BY KNARIK GASPARYAN
Most of the literature focusing on leadership and regime change in authoritarian political systems emphasizes the mass uprising as the main fear of an authoritarian leader, and gives the chief role in the survival of the regime to the personal survival of the dictator or the governing council. Acemoglu and Robinson in their article concentrate on the possibilities of democratization during the transition period after a fall of an incumbent leader, seeing the regime and its leadership as one and the same. In his 2012 book Milan V. Svolik identifies the problems of power sharing and control as the two main characteristics that shape authoritarian rule and politics, as well as formulate its distinct features such as regime and leadership survival, institutions, and, more importantly, domestic and foreign policies. He analyzes the data collected from 1946 to 2008 on the non-constitutional, non-health-related loss of office by the authoritarian leaders, non-constitutional referring to the exit of office through a process not mandated constitutionally. The analyses yield an interesting outcome, by which four fifth of the authoritarian leaders who lost their office against their will and without a constitutional process such as elections, were not removed by the popular uprising as might be expected, or by foreign intervention as the author initially suggests, but by the insiders and governing elite of the regime itself. Interestingly, this leadership changes had not affected the authoritarian nature of the regimes, and did not bring about an internal movement to democratize as might be expected. This raises a question over whether an authoritarian political structure is rigid, no matter who mans its mast at a given period of time, or the course it takes is largely dependant on the leader. With little research available that contrasts the leader-centric with regime-centric nature of the authoritarian states’ foreign policymaking, and with most of the literature approaching the leadership and regime of such systems as the two sides of the same coin, and rarely as separate entities, I want to understand whether the foreign policy decision-making in authoritarian regimes is leadership-driven or is a consistent process derived from the regime’s structure and nature.

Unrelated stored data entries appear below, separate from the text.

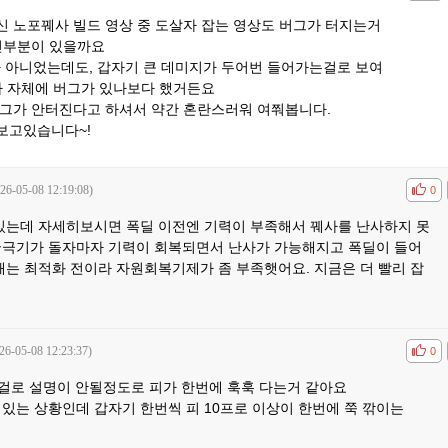
 노포꿰사 빌드 영상 중 도살자 잡는 영상도 버그가 터지는거
놓친부분이 있을까요
아니었는데도, 갑자기 큰 데미지가 두어번 들어가는걸로 보여
사 자체에 버그가 있나보다 했거든요
버그가 안터진다고 하셔서 약간 혼란스러워 여쭤봅니다.
보고있습니다~!
26-05-08 12:19:08)
공감
비공
0
 있는데 자세히보시면 폭딜 이전엔 기력이 부족해서 꿰사를 난사하지 못
궁극기가 돌자마자 기력이 회복되면서 난사가 가능해지고 폭딜이 들어
때는 최적화 전이라 자원회복기제가 좀 부족햇어요. 지금은 더 빨리 잡
26-05-08 12:23:37)
공감
비공
0
걸로 설명이 안될정도로 피가 한번에 훅훅 다는거 같아요
있는 상황인데 갑자기 한번씩 피 10프로 이상이 한번에 쭉 깎이는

In other words: How does leadership change affect the foreign policy-making in authoritarian states?
Foreign policy formation is a multi-level and complex process, in which international factors and structure, as well as domestic and institutional constraints come together to affect and shape it. Much has been written on rational actor model of policymaking, on the personal-individual, psychological, organizational and bureaucratic factors that come together to give a shape to it. As the international system alone cannot determine the foreign policy course, the domestic audience issues, selectorate problems, logic and necessity of political survival and regime types were brought into the pattern to shed more light on the multi-facet process of foreign policy formation. As a result, it is not surprising that the question of causes behind the changes in foreign policy directions adopted by individual states is also raised in the literature on foreign policymaking.
The creation and maintenance of a domestic support base is vital for the governments’ political survival and for keeping their hold on power. Caroll’s article points out two main reasons that may cause a change in foreign policy chosen by a state, one being the change in international system and the shift of the geopolitical-strategic position of the state within it, and the second reason being the change in the domestic processes and interests of the leadership. In a paper on leadership change and how it affects the voting pattern of that specific country in the UN, Carroll, Leeds and Mattes find that in non-democracies, with the change in the societal support base of a leader, or the change of the leadership itself, comes a change in the voting pattern of the country, thus leading us to believe, that domestic as well as foreign policy stands of non-democratic states stem directly from the interests of their leaders. Going further, they observe, that, “when a leader comes to power who depends on a different constellation of societal groups for support than her predecessor, policy change, including foreign policy change, becomes more likely”. This, however, does not shed light on the cases in which the so called “constellation of the support groups” was unchanged, and only a leadership change occurs, which is the case with many of the authoritarian regimes, as evident from the research done by Svolik mentioned above.
When we look at these statements through the lens of the autocratic state system, the change in foreign policy making as a result of a change in leadership, if the regime type and support base remain unchanged, seems unlikely. Thus, a case can be made, that the leadership change in authoritarian regimes does not affect the foreign policy course of the state, as the foreign policymaking and approaches stem from the rigid state structure of the authoritarian regime and not the individual leadership. Moreover, it can be argued that the personalist regimes, by the nature of their structure, as identified by Peceny, Beer and Sanchez-Terry in their study on dictatorial peace theory, are the most vulnerable to leadership changes affecting their foreign policy orientation, as they are the only type where the leader and the regime come close to being identical.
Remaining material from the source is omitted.